僕は無駄が多い割にせっかちなところがある。野球や相撲などのスポーツ観戦は大好きで、テレビでやっているとついつい熱中して観てしまう。見ているときに話しかけられても内容を理解できないことがある。そうやって熱中して見終わると、なんだかその時間が浪費されたような気分になる。熱中してしまうから、その時間がすっぽりと無くなるような、いわばいつの間にか時間が経過したように感じるのかもしれない。
働き出した頃、夕方に相撲があると、配達の車から降りられなくなったりした。ただ、相撲なら勝負が早いので何とかなるが、日本シリーズのように昼間に野球の試合をやられると困ることになる。気になるんだから仕方がないが、仕事に支障をきたすわけにはいかない。相手もあることだから、自分のわがままは通るものでは無い。
それで、いっそのこと見ないことにした。時々気持ちが揺れたが、一定期間我慢するとそれなりに慣れる。その上シーズンオフだってあるんだし、本場所だって二か月に一回だ。
しかしながらそういうことになって新聞で試合を確認するだけになると、あんがい選手たちの名前を本当に音で知らないという事ある。四股名は読みにくいものが多いし、野球選手というのは、どういう訳か変わった名前も多いものだ。時々本当に時間があるときに、たまに何かの間違いでテレビをみると、そのように知らない音としての名前を聞いて、ちょっとさびしい気持ちになる。もうずいぶん僕は知らないことを増やしてしまったな、と思うのである。
ところでしかし、駅伝やマラソンは録画してでもとにかく全部見る。早送りすることも無いではないが、これは流れを見ないことには面白くないからだ。野球や相撲は慣れがあって、試合結果だけでもなんとなく我慢できるようになったのに、マラソンはそういう訳にはいかない。苦しんで何度も駆け引きがあって、そうしてギリギリのところで勝負がつく。誰だって人より早く前に行こうとしているが、苦しいのでそれが出来ない。そういうことがわかるから、いや、そういうことは見ていないとわからないから、流れを見ないことには面白くない。
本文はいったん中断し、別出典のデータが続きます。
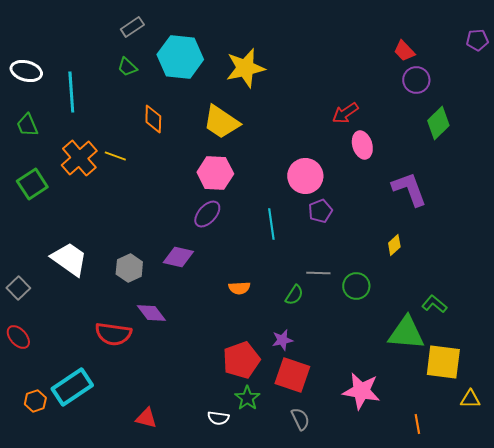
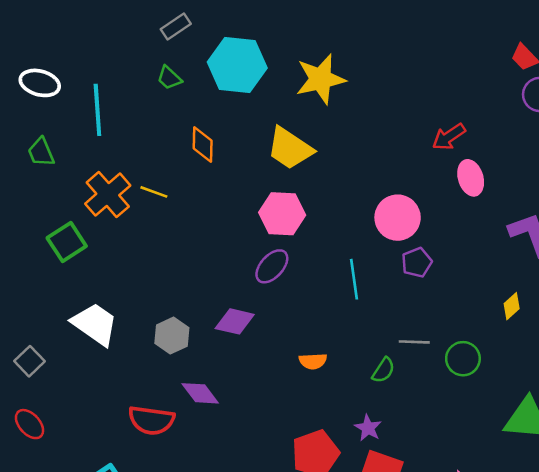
green square: (32, 184) -> (67, 242), moved
purple star: (282, 340) -> (368, 428), turned -30

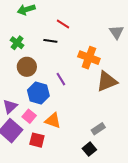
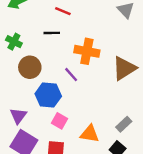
orange cross: (89, 58) -> (87, 51), moved
pink square: (29, 116) -> (59, 121), moved
orange triangle: (53, 120) -> (90, 134), moved

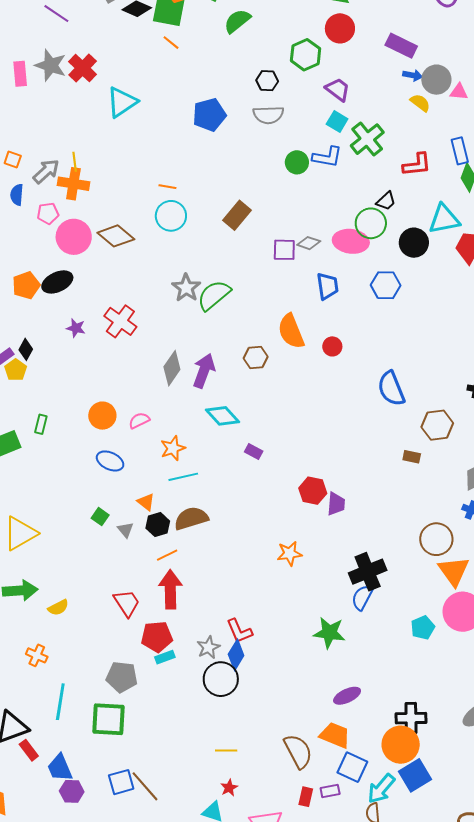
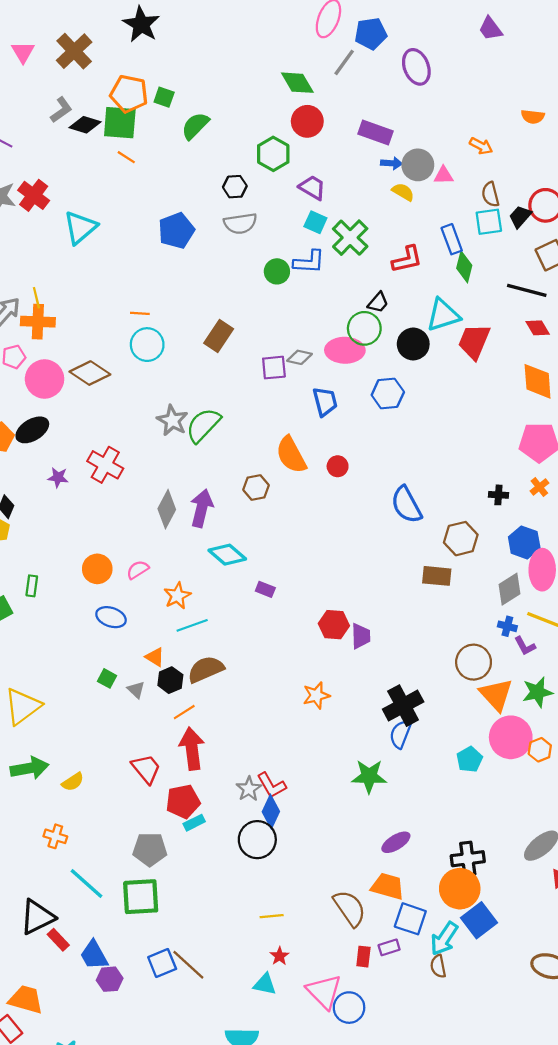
brown rectangle: (412, 457) -> (437, 576), size x1.5
gray star: (208, 647) -> (249, 789), moved
cyan line: (60, 702) -> (86, 884), turned -51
僕は特に意識はしてなかったが、サドかマゾっ気というのがあるのかもしれないな、と思う。その苦しんでいる人達の姿を見て、時々涙を流す。ほとんど馬鹿みたいだけど、本当に泣ける。
不思議なことにフラフラになって倒れそうな選手では、特に泣けない。お気の毒だとは思うけど、頑張ってくれとは思うけど、泣けるという事には少し違うようだ。
本当に泣けるのは、苦しんで粘ったけれど結局は勝負に負けて、そうしてインタビューなどで、さばさば話しているような選手なんかだと特に涙腺が緩む。そういう言葉の中に実は悔しさがあるはずで、悔しがって無いように見えても、さらに泣けてしまう。こういうのは、どういう共感なんだろうね。僕にもよく分からんです。